[Extracted page text data]

* * *

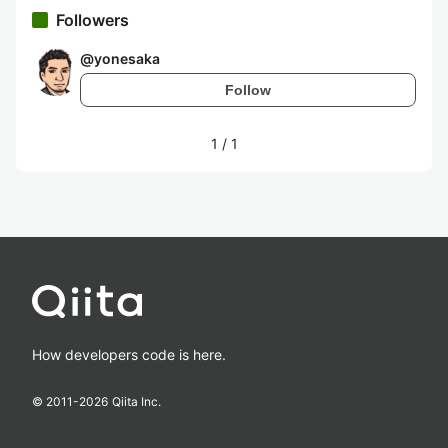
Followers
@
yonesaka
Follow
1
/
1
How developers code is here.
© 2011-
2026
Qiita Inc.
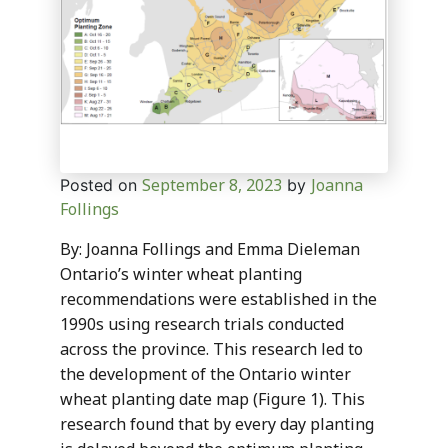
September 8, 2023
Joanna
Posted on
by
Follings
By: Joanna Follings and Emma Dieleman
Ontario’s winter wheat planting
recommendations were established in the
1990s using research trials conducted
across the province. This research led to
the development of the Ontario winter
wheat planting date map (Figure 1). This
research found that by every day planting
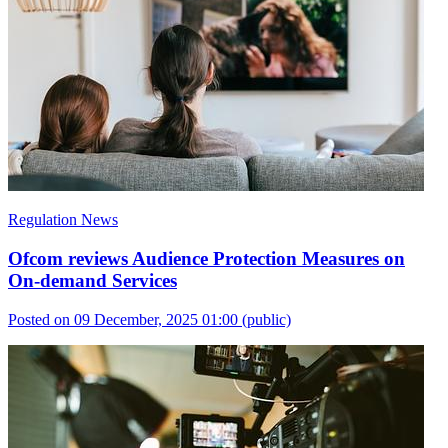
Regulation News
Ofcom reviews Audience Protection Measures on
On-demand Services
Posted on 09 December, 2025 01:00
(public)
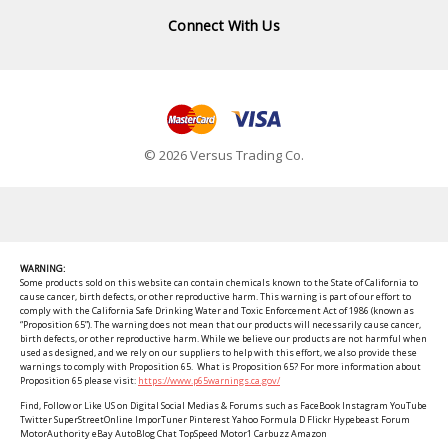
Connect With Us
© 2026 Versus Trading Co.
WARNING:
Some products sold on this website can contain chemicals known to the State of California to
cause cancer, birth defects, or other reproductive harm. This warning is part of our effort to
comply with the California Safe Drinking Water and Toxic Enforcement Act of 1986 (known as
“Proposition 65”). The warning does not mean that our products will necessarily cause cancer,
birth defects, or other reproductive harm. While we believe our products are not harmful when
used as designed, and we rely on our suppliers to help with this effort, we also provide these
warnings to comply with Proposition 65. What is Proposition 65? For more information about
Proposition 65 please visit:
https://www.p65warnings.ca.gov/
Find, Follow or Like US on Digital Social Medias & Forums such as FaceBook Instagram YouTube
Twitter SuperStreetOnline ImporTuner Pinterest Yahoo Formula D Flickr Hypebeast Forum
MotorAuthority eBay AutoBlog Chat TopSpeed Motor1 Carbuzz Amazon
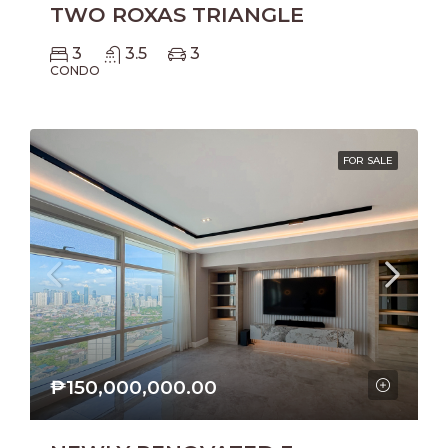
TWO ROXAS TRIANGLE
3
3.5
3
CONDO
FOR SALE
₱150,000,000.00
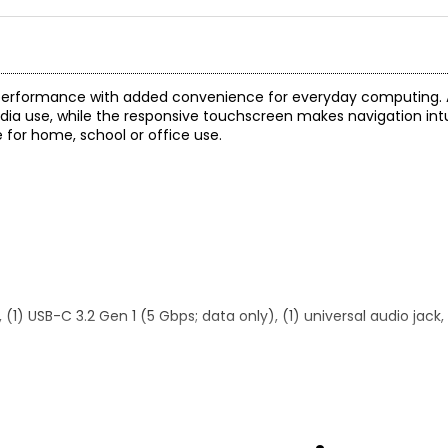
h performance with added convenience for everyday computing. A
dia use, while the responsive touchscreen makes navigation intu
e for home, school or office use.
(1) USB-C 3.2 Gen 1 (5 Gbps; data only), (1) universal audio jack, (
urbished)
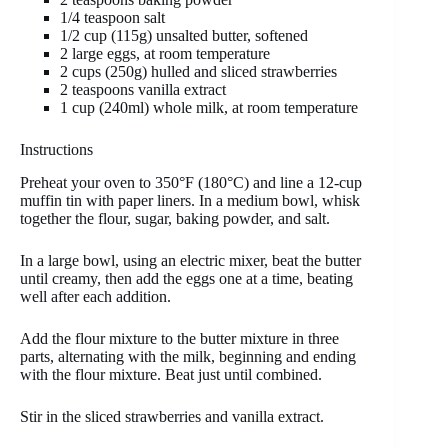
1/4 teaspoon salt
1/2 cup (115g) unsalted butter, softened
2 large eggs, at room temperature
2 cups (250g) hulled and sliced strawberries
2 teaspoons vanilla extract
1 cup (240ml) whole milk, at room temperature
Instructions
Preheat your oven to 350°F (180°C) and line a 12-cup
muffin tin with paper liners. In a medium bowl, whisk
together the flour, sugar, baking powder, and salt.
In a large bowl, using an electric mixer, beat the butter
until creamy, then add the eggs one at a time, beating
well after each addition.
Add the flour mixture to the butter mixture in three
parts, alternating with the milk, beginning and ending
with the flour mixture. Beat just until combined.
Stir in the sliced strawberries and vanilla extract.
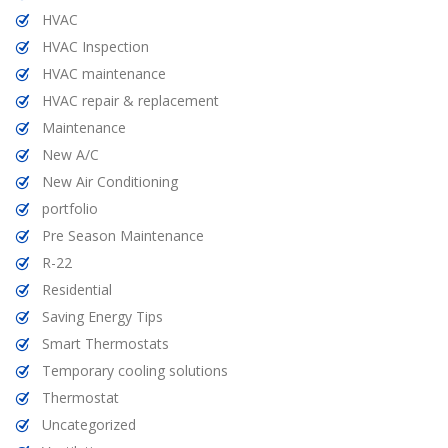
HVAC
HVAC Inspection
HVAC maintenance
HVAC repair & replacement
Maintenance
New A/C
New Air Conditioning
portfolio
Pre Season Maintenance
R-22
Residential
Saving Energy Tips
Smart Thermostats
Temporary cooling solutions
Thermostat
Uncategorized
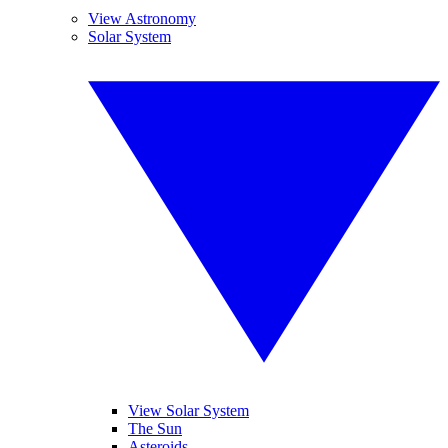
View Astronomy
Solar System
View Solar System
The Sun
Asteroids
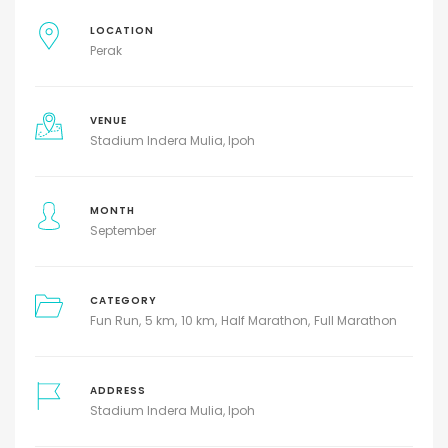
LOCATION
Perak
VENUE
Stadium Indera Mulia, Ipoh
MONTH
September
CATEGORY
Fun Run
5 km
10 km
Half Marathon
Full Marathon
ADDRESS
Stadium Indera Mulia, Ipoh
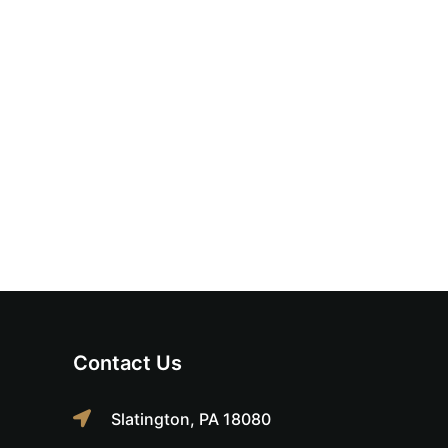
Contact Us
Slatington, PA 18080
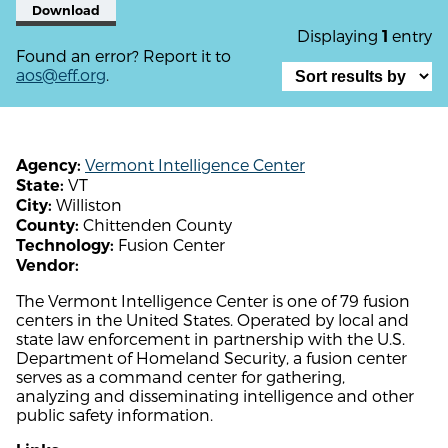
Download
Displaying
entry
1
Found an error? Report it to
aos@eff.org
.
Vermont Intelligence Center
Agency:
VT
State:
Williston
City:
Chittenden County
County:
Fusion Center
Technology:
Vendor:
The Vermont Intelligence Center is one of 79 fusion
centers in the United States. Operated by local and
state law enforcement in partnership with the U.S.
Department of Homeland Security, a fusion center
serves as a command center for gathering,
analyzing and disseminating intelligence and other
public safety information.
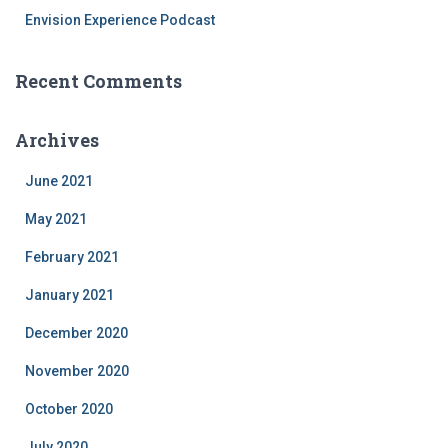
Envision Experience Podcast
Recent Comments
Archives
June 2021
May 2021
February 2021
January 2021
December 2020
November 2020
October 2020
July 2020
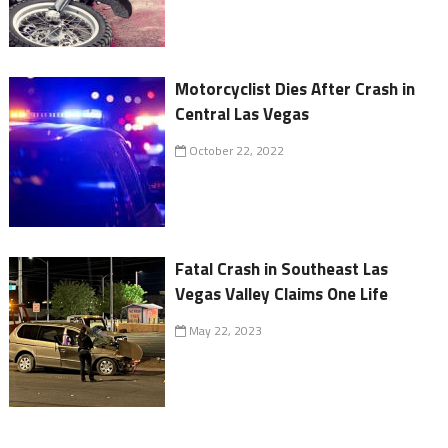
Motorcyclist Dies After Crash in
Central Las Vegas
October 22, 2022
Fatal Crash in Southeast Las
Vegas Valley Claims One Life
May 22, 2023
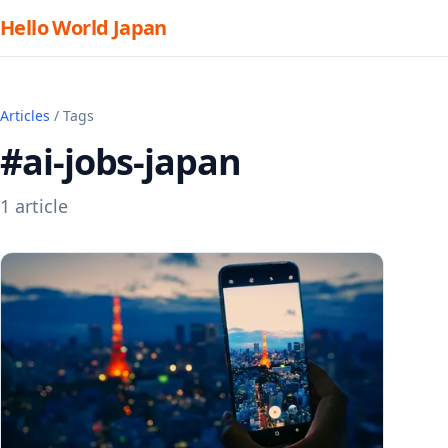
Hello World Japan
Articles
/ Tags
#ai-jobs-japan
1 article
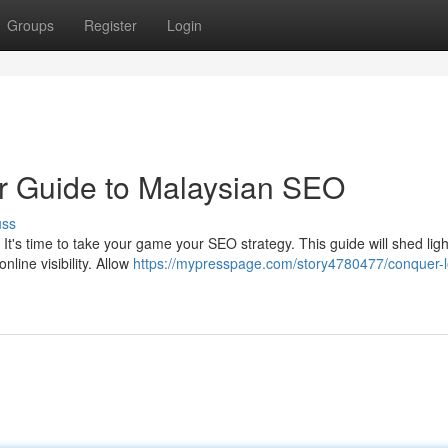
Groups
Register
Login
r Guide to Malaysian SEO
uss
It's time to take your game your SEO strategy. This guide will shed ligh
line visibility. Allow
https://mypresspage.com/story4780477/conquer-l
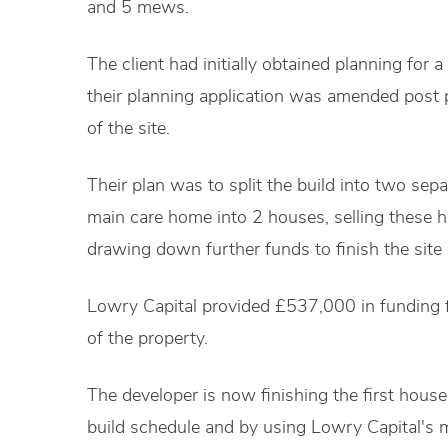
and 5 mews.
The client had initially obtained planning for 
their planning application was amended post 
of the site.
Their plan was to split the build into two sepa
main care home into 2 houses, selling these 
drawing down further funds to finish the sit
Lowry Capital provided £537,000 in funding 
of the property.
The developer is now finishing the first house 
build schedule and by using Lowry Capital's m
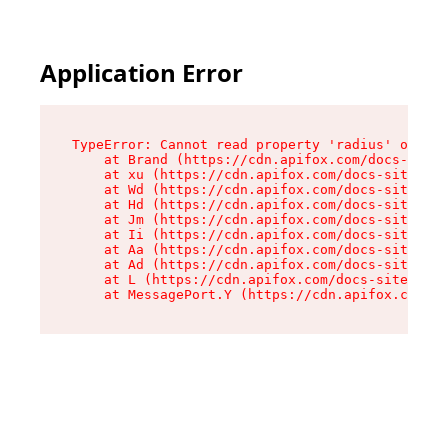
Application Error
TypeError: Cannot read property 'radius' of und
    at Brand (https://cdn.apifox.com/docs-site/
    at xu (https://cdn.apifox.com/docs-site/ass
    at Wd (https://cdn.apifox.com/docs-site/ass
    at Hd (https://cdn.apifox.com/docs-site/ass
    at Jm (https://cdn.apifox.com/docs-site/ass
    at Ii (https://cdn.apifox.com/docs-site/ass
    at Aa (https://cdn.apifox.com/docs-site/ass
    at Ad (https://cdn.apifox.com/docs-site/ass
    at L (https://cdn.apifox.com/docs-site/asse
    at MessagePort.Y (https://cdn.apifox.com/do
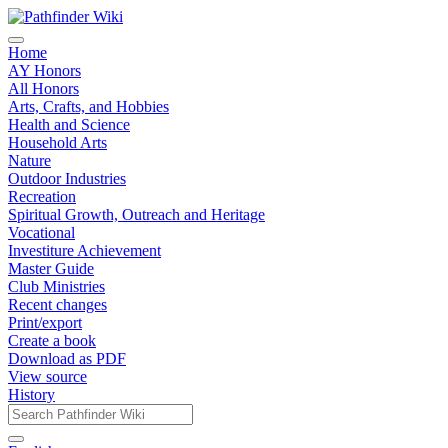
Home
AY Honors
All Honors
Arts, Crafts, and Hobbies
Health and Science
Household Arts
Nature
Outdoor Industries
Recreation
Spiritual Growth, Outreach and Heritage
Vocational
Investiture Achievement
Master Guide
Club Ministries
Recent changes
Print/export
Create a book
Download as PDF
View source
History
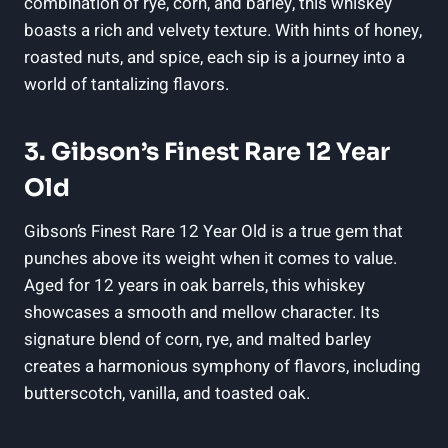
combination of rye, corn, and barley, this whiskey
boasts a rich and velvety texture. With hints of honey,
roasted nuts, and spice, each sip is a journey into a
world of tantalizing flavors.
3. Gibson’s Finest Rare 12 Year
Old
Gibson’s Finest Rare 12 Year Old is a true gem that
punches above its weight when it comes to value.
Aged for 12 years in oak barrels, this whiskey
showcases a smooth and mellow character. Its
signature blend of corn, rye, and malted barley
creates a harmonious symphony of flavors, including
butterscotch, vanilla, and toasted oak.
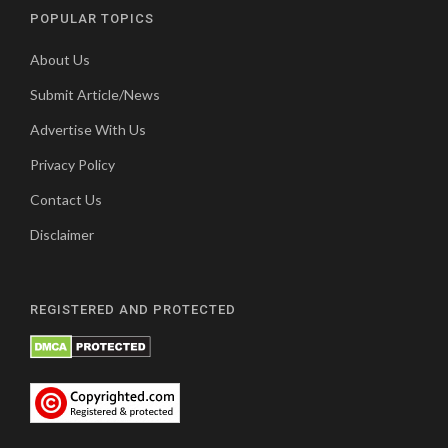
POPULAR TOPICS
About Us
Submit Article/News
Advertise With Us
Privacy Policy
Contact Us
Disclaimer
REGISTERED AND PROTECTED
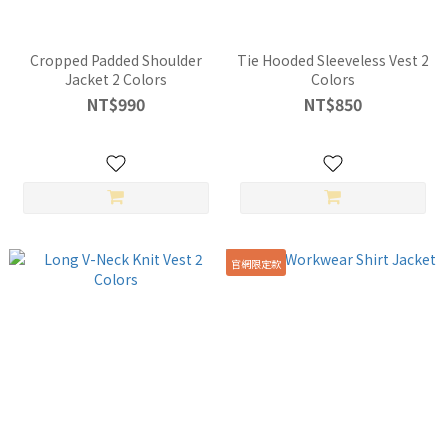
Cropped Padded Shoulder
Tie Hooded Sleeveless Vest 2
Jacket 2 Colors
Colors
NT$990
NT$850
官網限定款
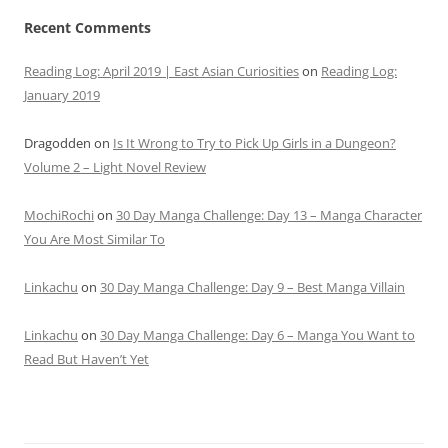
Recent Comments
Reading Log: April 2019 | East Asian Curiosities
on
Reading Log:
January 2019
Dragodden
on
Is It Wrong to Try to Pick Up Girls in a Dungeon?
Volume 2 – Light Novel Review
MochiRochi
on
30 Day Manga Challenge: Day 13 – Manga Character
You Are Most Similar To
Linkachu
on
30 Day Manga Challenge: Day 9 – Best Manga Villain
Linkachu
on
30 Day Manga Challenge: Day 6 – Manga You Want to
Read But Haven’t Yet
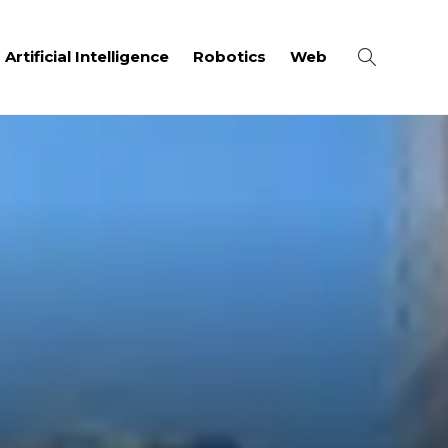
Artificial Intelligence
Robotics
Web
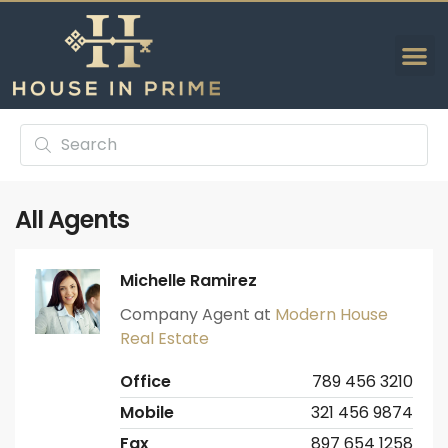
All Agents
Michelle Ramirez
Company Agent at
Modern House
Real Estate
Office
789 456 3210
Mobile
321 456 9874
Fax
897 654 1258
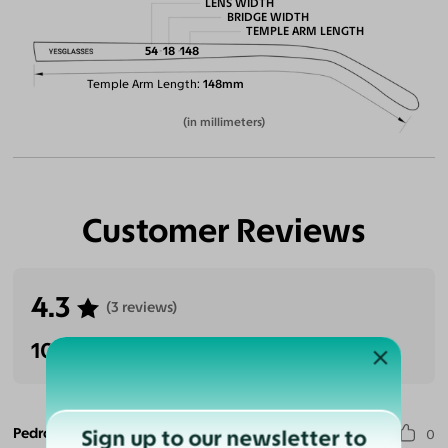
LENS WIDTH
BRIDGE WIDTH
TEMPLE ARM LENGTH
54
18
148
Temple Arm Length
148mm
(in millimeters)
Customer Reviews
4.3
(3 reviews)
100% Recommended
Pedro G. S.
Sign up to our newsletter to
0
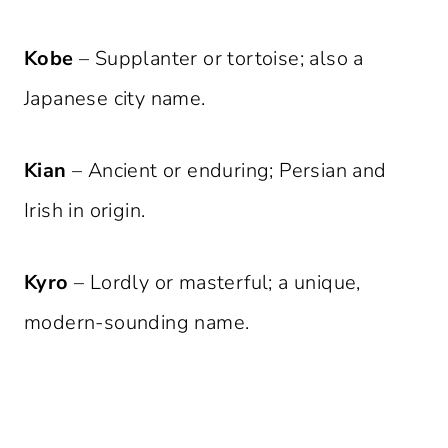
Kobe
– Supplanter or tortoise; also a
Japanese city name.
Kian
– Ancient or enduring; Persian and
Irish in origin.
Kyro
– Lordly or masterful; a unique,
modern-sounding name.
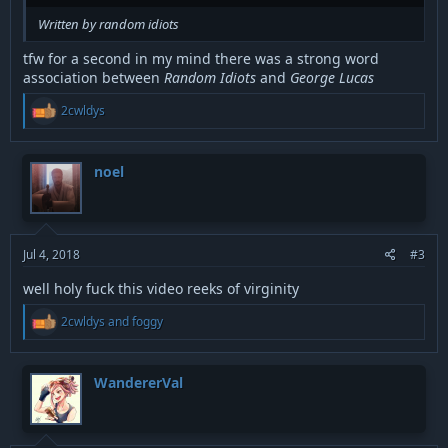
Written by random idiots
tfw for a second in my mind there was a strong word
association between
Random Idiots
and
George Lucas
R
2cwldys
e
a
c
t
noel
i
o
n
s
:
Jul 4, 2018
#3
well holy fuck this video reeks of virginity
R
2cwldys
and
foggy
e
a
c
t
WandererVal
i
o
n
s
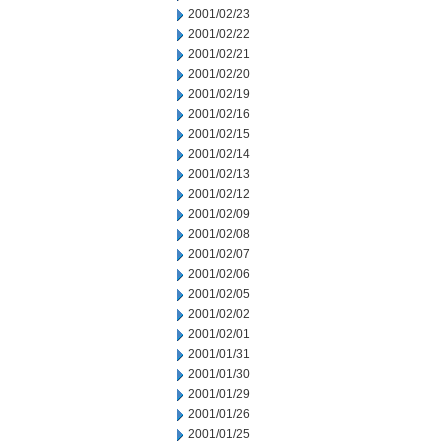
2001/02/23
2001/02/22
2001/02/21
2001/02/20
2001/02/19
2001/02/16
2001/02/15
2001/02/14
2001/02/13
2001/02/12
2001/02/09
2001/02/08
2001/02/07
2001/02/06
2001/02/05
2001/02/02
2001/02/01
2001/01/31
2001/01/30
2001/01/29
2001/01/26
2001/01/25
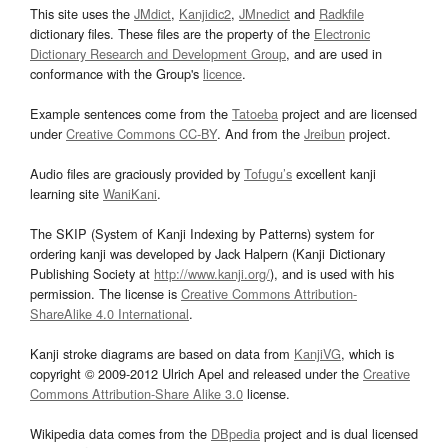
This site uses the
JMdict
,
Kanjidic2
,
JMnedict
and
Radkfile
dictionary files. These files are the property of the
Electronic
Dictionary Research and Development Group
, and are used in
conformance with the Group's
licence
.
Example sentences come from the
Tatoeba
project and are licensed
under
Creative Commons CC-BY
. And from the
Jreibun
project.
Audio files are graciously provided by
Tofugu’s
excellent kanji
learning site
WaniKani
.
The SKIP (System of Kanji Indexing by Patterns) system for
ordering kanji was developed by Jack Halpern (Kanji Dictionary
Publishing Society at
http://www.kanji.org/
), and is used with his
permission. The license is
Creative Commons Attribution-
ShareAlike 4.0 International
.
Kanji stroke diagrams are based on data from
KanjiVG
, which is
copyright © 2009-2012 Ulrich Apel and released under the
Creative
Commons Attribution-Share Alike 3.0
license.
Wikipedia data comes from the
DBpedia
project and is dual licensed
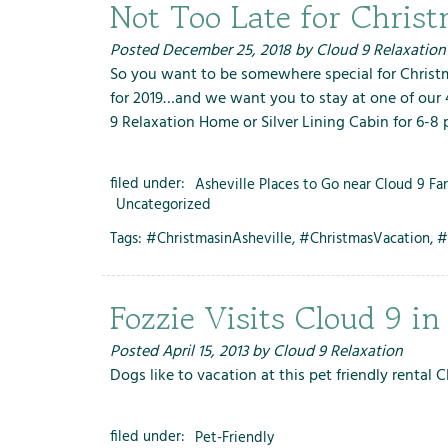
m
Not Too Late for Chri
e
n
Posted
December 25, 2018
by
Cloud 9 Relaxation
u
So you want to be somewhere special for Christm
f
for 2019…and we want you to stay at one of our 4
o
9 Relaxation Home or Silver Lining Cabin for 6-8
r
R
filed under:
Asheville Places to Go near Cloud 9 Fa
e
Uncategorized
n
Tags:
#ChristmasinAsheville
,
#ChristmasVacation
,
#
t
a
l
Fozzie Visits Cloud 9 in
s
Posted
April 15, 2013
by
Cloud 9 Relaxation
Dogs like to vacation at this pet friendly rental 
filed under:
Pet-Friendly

* * *

(Problem description):
Return only the lines from the start of the data through the line that contains "warnings to comply", please, copying them exactly and omitting all pictures.

(Task output):
Followers
@
yonesaka
Follow
1
/
1
How developers code is here.
© 2011-
2026
Qiita Inc.
September 8, 2023
Joanna
Posted on
by
Follings
By: Joanna Follings and Emma Dieleman
Ontario’s winter wheat planting
recommendations were established in the
1990s using research trials conducted
across the province. This research led to
the development of the Ontario winter
wheat planting date map (Figure 1). This
research found that by every day planting
Regulation News
Ofcom reviews Audience Protection Measures on
On-demand Services
Posted on 09 December, 2025 01:00
(public)
Connect With Us
© 2026 Versus Trading Co.
WARNING:
Some products sold on this website can contain chemicals known to the State of California to
cause cancer, birth defects, or other reproductive harm. This warning is part of our effort to
comply with the California Safe Drinking Water and Toxic Enforcement Act of 1986 (known as
“Proposition 65”). The warning does not mean that our products will necessarily cause cancer,
birth defects, or other reproductive harm. While we believe our products are not harmful when
used as designed, and we rely on our suppliers to help with this effort, we also provide these
warnings to comply with Proposition 65. What is Proposition 65? For more information about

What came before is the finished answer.